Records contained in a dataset
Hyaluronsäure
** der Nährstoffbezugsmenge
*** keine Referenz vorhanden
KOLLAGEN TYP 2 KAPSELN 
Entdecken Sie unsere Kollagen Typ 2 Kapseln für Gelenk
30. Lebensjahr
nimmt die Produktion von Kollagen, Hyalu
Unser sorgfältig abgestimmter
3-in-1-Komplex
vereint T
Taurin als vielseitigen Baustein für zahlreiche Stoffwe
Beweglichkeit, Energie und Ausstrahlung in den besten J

--

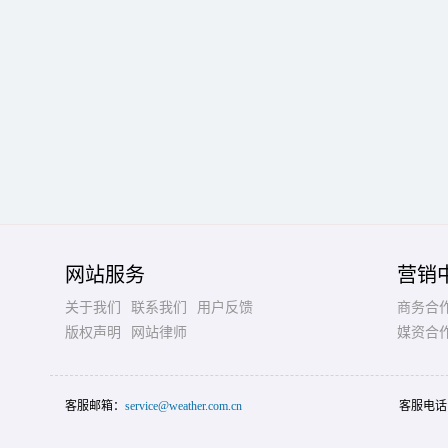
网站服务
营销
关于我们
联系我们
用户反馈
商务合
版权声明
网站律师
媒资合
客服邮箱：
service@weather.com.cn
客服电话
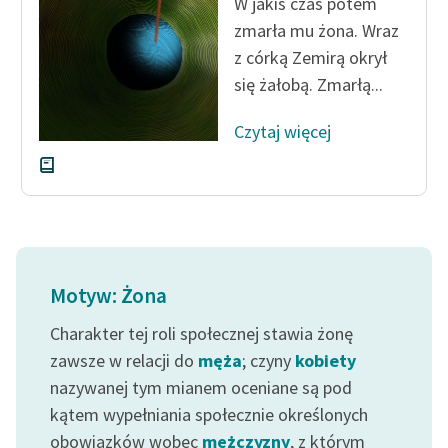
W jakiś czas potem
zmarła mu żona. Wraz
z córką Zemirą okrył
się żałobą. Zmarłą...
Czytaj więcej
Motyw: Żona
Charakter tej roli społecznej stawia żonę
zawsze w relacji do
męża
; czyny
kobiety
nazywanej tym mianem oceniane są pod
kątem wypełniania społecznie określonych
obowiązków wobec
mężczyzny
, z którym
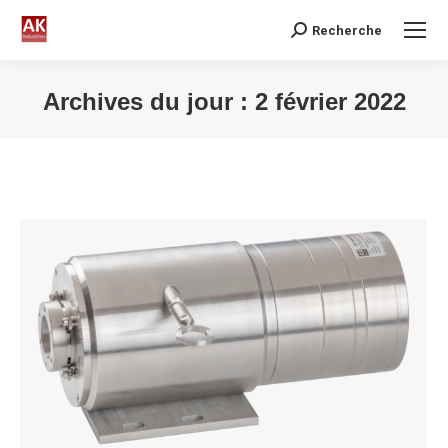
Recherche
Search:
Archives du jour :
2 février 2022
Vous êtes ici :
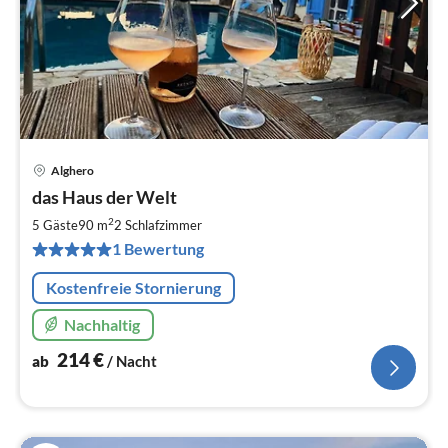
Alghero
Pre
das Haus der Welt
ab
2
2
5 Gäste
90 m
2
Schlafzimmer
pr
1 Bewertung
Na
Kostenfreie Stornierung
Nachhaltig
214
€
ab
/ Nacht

TASK GOAL: All lines above from the one containing "Hyaluronsäure" to the one containing "Beweglichkeit, Energie und" must be repeated exactly, both lines included, and no others.

TASK RESPONSE:
Hyaluronsäure
** der Nährstoffbezugsmenge
*** keine Referenz vorhanden
KOLLAGEN TYP 2 KAPSELN 
Entdecken Sie unsere Kollagen Typ 2 Kapseln für Gelenk
30. Lebensjahr
nimmt die Produktion von Kollagen, Hyalu
Unser sorgfältig abgestimmter
3-in-1-Komplex
vereint T
Taurin als vielseitigen Baustein für zahlreiche Stoffwe
Beweglichkeit, Energie und Ausstrahlung in den besten J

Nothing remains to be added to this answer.